**Dataset items**
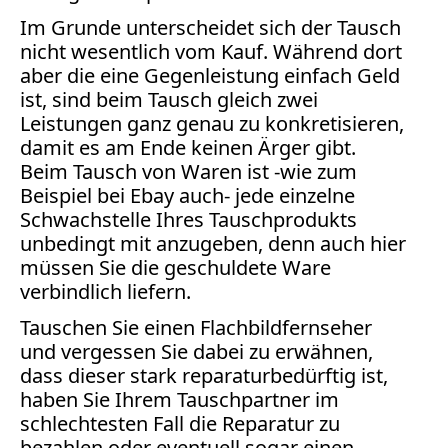
Facebook
Im Grunde unterscheidet sich der Tausch
Fotorecht
nicht wesentlich vom Kauf. Während dort
Google
aber die eine Gegenleistung einfach Geld
Haftung
ist, sind beim Tausch gleich zwei
Influencer
Leistungen ganz genau zu konkretisieren,
Instagram
damit es am Ende keinen Ärger gibt.
Internetrecht
Beim Tausch von Waren ist -wie zum
Markenrecht
Beispiel bei Ebay auch- jede einzelne
Meinungsfreiheit
Schwachstelle Ihres Tauschprodukts
Persönlichkeitsrecht
unbedingt mit anzugeben, denn auch hier
müssen Sie die geschuldete Ware
Print
verbindlich liefern.
Radio
Tauschen Sie einen Flachbildfernseher
Sportwetten
und vergessen Sie dabei zu erwähnen,
TV
dass dieser stark reparaturbedürftig ist,
Tagesspiegel
haben Sie Ihrem Tauschpartner im
schlechtesten Fall die Reparatur zu
Urheberrecht
bezahlen oder eventuell sogar einen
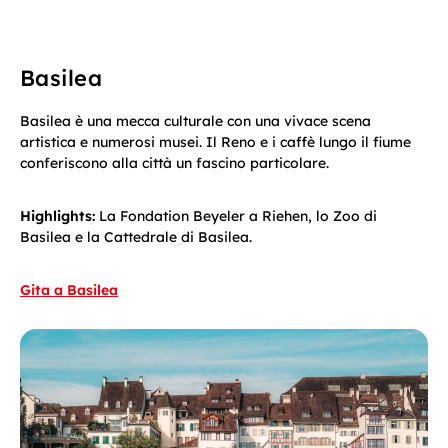
Basilea
Basilea è una mecca culturale con una vivace scena
artistica e numerosi musei. Il Reno e i caffè lungo il fiume
conferiscono alla città un fascino particolare.
Highlights:
La Fondation Beyeler a Riehen, lo Zoo di
Basilea e la Cattedrale di Basilea.
Gita a Basilea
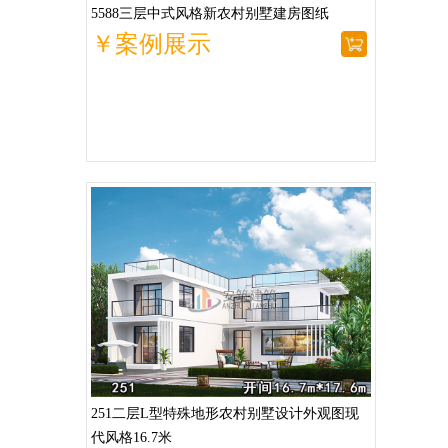
5588三层中式风格新农村别墅建房图纸
￥案例展示
251二层L型特殊地形农村别墅设计外观图现
代风格16.7米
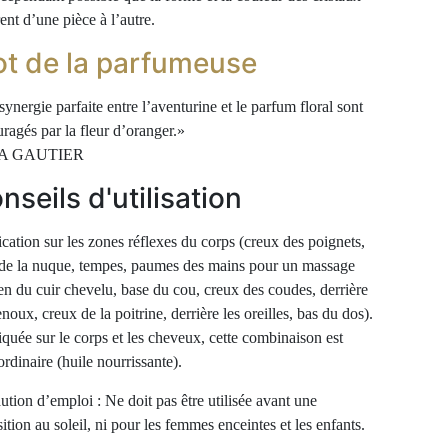
rent d’une pièce à l’autre.
t de la parfumeuse
synergie parfaite entre l’aventurine et le parfum floral sont
ragés par la fleur d’oranger.»
A GAUTIER
nseils d'utilisation
cation sur les zones réflexes du corps (creux des poignets,
de la nuque, tempes, paumes des mains pour un massage
ien du cuir chevelu, base du cou, creux des coudes, derrière
enoux, creux de la poitrine, derrière les oreilles, bas du dos).
quée sur le corps et les cheveux, cette combinaison est
ordinaire (huile nourrissante).
ution d’emploi : Ne doit pas être utilisée avant une
ition au soleil, ni pour les femmes enceintes et les enfants.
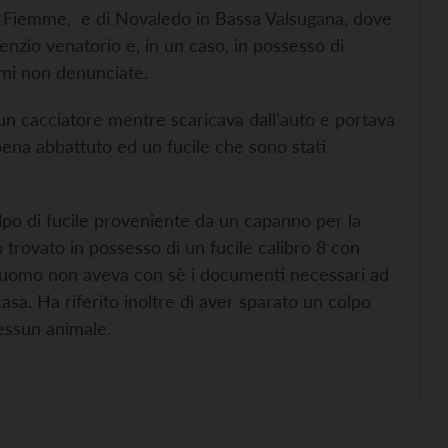
 di Fiemme, e di Novaledo in Bassa Valsugana, dove
ilenzio venatorio e, in un caso, in possesso di
rmi non denunciate.
 un cacciatore mentre scaricava dall’auto e portava
ppena abbattuto ed un fucile che sono stati
lpo di fucile proveniente da un capanno per la
o trovato in possesso di un fucile calibro 8 con
L’uomo non aveva con sè i documenti necessari ad
casa. Ha riferito inoltre di aver sparato un colpo
nessun animale.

**EXERCISE AIM**
With the pictures removed, print the entries above exactly.

**RESULT**
Facebook
Im Grunde unterscheidet sich der Tausch
Fotorecht
nicht wesentlich vom Kauf. Während dort
Google
aber die eine Gegenleistung einfach Geld
Haftung
ist, sind beim Tausch gleich zwei
Influencer
Leistungen ganz genau zu konkretisieren,
Instagram
damit es am Ende keinen Ärger gibt.
Internetrecht
Beim Tausch von Waren ist -wie zum
Markenrecht
Beispiel bei Ebay auch- jede einzelne
Meinungsfreiheit
Schwachstelle Ihres Tauschprodukts
Persönlichkeitsrecht
unbedingt mit anzugeben, denn auch hier
müssen Sie die geschuldete Ware
Print
verbindlich liefern.
Radio
Tauschen Sie einen Flachbildfernseher
Sportwetten
und vergessen Sie dabei zu erwähnen,
TV
dass dieser stark reparaturbedürftig ist,
Tagesspiegel
haben Sie Ihrem Tauschpartner im
schlechtesten Fall die Reparatur zu
Urheberrecht
bezahlen oder eventuell sogar einen
Basilea
Basilea è una mecca culturale con una vivace scena
artistica e numerosi musei. Il Reno e i caffè lungo il fiume
conferiscono alla città un fascino particolare.
Highlights:
La Fondation Beyeler a Riehen, lo Zoo di
Basilea e la Cattedrale di Basilea.
Gita a Basilea
5588三层中式风格新农村别墅建房图纸
￥案例展示
251二层L型特殊地形农村别墅设计外观图现
代风格16.7米
rent d’une pièce à l’autre.
t de la parfumeuse
synergie parfaite entre l’aventurine et le parfum floral sont
ragés par la fleur d’oranger.»
A GAUTIER
nseils d'utilisation
cation sur les zones réflexes du corps (creux des poignets,
de la nuque, tempes, paumes des mains pour un massage
ien du cuir chevelu, base du cou, creux des coudes, derrière
enoux, creux de la poitrine, derrière les oreilles, bas du dos).
quée sur le corps et les cheveux, cette combinaison est
ordinaire (huile nourrissante).
ution d’emploi : Ne doit pas être utilisée avant une
ition au soleil, ni pour les femmes enceintes et les enfants.
 di Fiemme, e di Novaledo in Bassa Valsugana, dove
ilenzio venatorio e, in un caso, in possesso di
rmi non denunciate.
 un cacciatore mentre scaricava dall’auto e portava
ppena abbattuto ed un fucile che sono stati
lpo di fucile proveniente da un capanno per la
o trovato in possesso di un fucile calibro 8 con
L’uomo non aveva con sè i documenti necessari ad
casa. Ha riferito inoltre di aver sparato un colpo
nessun animale.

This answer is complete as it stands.